Same Thing, Different Color

Choice paralysis? Or, the more options the better?

Seen at Bed Bath & Beyond. I had to restrain myself from buying one of each color in order to line them up neatly in a rainbow spectrum on my desk. They all look so appealing!

Rainbows catch my eye. A rainbow's worth of differently colored products catch my eye. 

In some products, a plethora of color choices can be a good thing. When browsing through eye shadows and lip sticks, sometimes you need just that right hue/shade/tint to complement your skin tone.

Seen at MAC. Cosmetics are one of those shopping paradoxes to me. I can spend a lot of time poring over the packaging, glitter content, palette combinations, pigment intensity and clever display stands and then walk away empty handed. I admire cosmetics, I hardly use them.


Or perhaps men's socks. Uniqlo has my favorite sock display to date:

If you can't find a suitable color from here (or the adjacent shelf of even more colors) you are a picky shopper indeed.

But when does adding just another color option become lazy product design? That's something I wondered recently when stepping into a Bath & Body Works, one of my favorite haunts from middle and high school.

1 scent = (body lotion + shimmer mist + bubble bath + hand soap + body mist + perfume + hand sanitizer) x (mini + medium + large)

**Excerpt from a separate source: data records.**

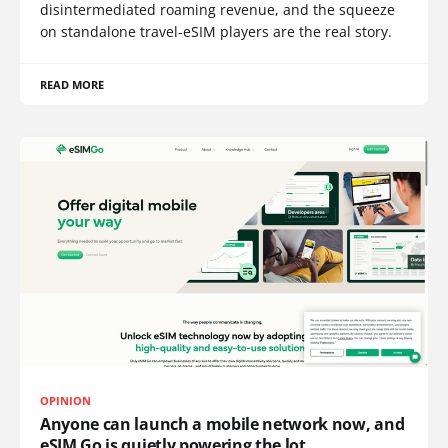
disintermediated roaming revenue, and the squeeze
on standalone travel-eSIM players are the real story.
READ MORE
OPINION
Anyone can launch a mobile network now, and
eSIM Go is quietly powering the lot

It has been interesting to watch my favorite scent, Japanese Cherry Blossom, change in absolutely no way except for bottle shape and label design over the past 10 years or so. 

Do more aesthetic permutations of a product signify stable success or lack of inspiration?

I don't know.

If I ever go missing, you can find me in the household items section of Target agonizing over which color of Method Hand Soap to buy for my bathroom.